There is seduction in the idea that if only we could meet someone who will save us, we will be eternally happy. Unfortunately, that’s not how life works. But what we can do is create lives for ourselves that are meaningful, irrespective of another person.
We can work to strengthen our own self-reliance. We can work to enrich our lives with the things we love, with the things that make us happy, motivated, inspired.
A few summers ago, I distinctly remember a moment with a new partner where I felt that all-too-familiar tug of anxiety-fueled dependency.
It was early evening, and we sat on the balcony of his condo, two glasses of red in front of us. He was talking about all these plans he had for the rest of the summer, all the things he wanted to do and had planned for himself. As we sat there, I couldn’t help but feel this deep sense of jealousy overpower me.

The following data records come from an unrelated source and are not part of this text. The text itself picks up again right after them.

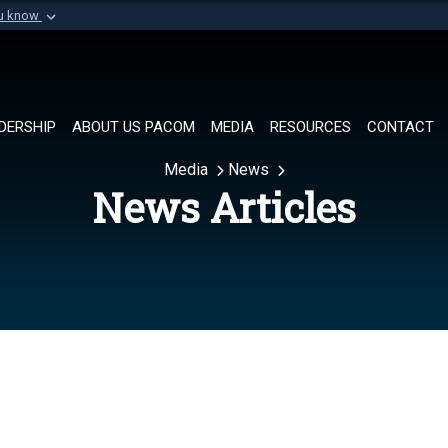
ou know
Secure .mil websi
of Defense organization in
A
lock (
)
or
https://
Share sensitive informat
DERSHIP
ABOUT US PACOM
MEDIA
RESOURCES
CONTACT
Media
News
News Articles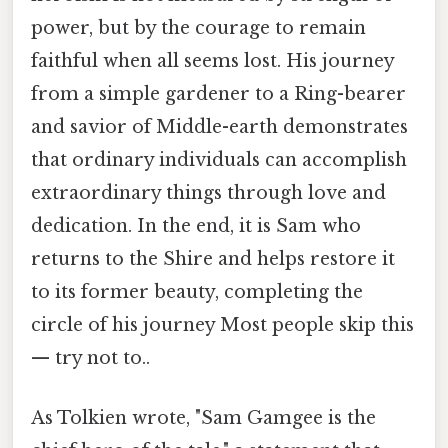
power, but by the courage to remain
faithful when all seems lost. His journey
from a simple gardener to a Ring-bearer
and savior of Middle-earth demonstrates
that ordinary individuals can accomplish
extraordinary things through love and
dedication. In the end, it is Sam who
returns to the Shire and helps restore it
to its former beauty, completing the
circle of his journey Most people skip this
— try not to..
As Tolkien wrote, "Sam Gamgee is the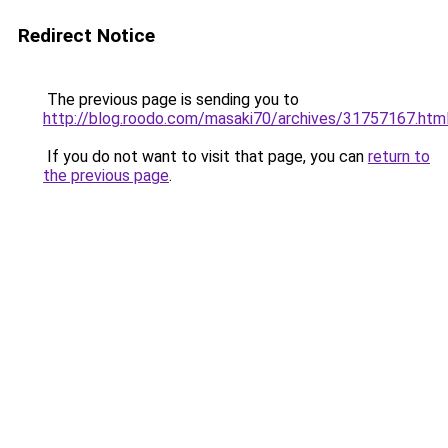
Redirect Notice
The previous page is sending you to
http://blog.roodo.com/masaki70/archives/31757167.htm
If you do not want to visit that page, you can
return to
the previous page
.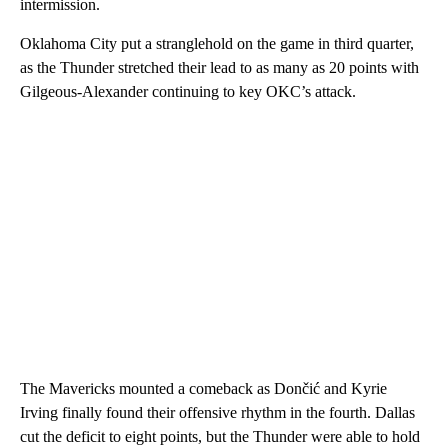
intermission.
Oklahoma City put a stranglehold on the game in third quarter,
as the Thunder stretched their lead to as many as 20 points with
Gilgeous-Alexander continuing to key OKC’s attack.
The Mavericks mounted a comeback as Dončić and Kyrie
Irving finally found their offensive rhythm in the fourth. Dallas
cut the deficit to eight points, but the Thunder were able to hold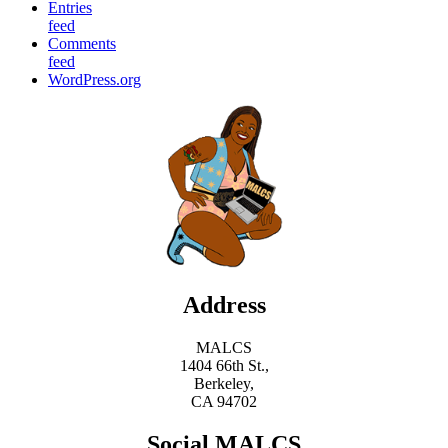
Entries
feed
Comments
feed
WordPress.org
Address
MALCS
1404 66th St.,
Berkeley,
CA 94702
Social MALCS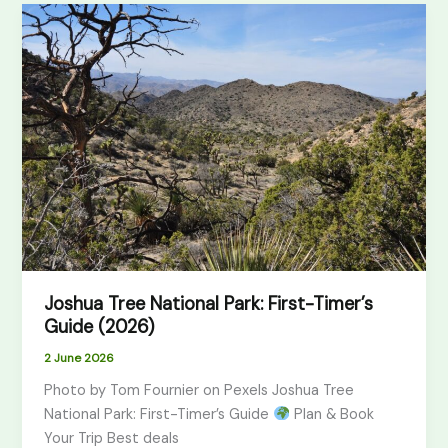
Joshua
Tree
National
Park:
First-
Timer’s
Guide
(2026)
Joshua Tree National Park: First-Timer’s
Guide (2026)
2 June 2026
Photo by Tom Fournier on Pexels Joshua Tree
National Park: First-Timer’s Guide
Plan & Book
Your Trip Best deals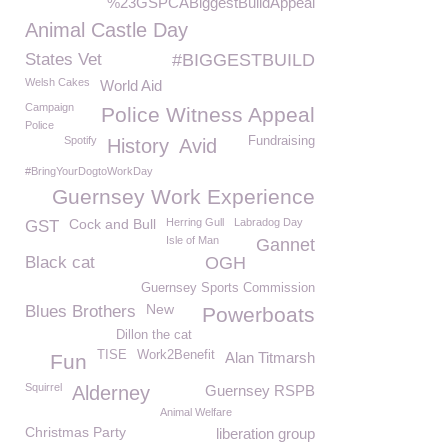
%23GSPCABiggestBuildAppeal
Animal Castle Day
States Vet
#BIGGESTBUILD
Welsh Cakes
World Aid
Campaign
Police Witness Appeal
Police
Spotify
Fundraising
History
Avid
#BringYourDogtoWorkDay
Guernsey Work Experience
Cock and Bull
Herring Gull
Labradog Day
GST
Isle of Man
Gannet
Black cat
OGH
Guernsey Sports Commission
New
Blues Brothers
Powerboats
Dillon the cat
TISE
Work2Benefit
Alan Titmarsh
Fun
Squirrel
Alderney
Guernsey RSPB
Animal Welfare
Christmas Party
liberation group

And immediately, my thoughts began to race in their usual unhealthy pattern:
He has all these things that bring him joy, but they have nothing to do with me.
What if he prefers to do these things over spending time with me?
What if he realizes I don’t have as much going on and he leaves me for someone who does?
Am I not enough?
Can I not give him what he needs?
I stopped my thoughts in their tracks. I looked out at the city around us, looked at its vastness, and thought: “Nope. Not again.” This time I will not sink into patterns of self-deprecation. This time, I will use these feelings to try and understand what’s missing in my own life.
I asked myself: If I’m feeling jealous, does it mean that I don’t have things in my own life that I am equally excited about?
When we think about the “strong independent woman” trope, we often imagine a woman who is hard, lonely, and not this way by choice but because she has had to be. But what if we change that narrative? What if that narrative is, instead, two people who have full, happy lives and are together out of want not out of need?
I vote that we start making self-reliance sexy.
Since I’ve channeled my own goals and drives in life and have dug deeper into my own passions, I have found my partner is more attracted to me. Even better, I no longer get jealous when he is excited about the things going on in his own life that don’t involve me. We are able to be happy for one another, and we have more to share with each other at the end of the day.
Even better than all of that? I’m just happier—period. I’m working to a create a life that I actually like, one that I can be proud of.
It’s sexy to have passions and goals.
It’s sexy to be independent and fearless.
And it’s sexy to want to have someone by our side along the way—but it’s also sexy if we don’t.
There is more than enough room for all of it.
I now wear the badge of self-reliance with pride. These feelings sometimes still tiptoe their way in, but I now know how to fight them, because with self-reliance comes strength. And that strength, I like to believe, resides in each and every one of us.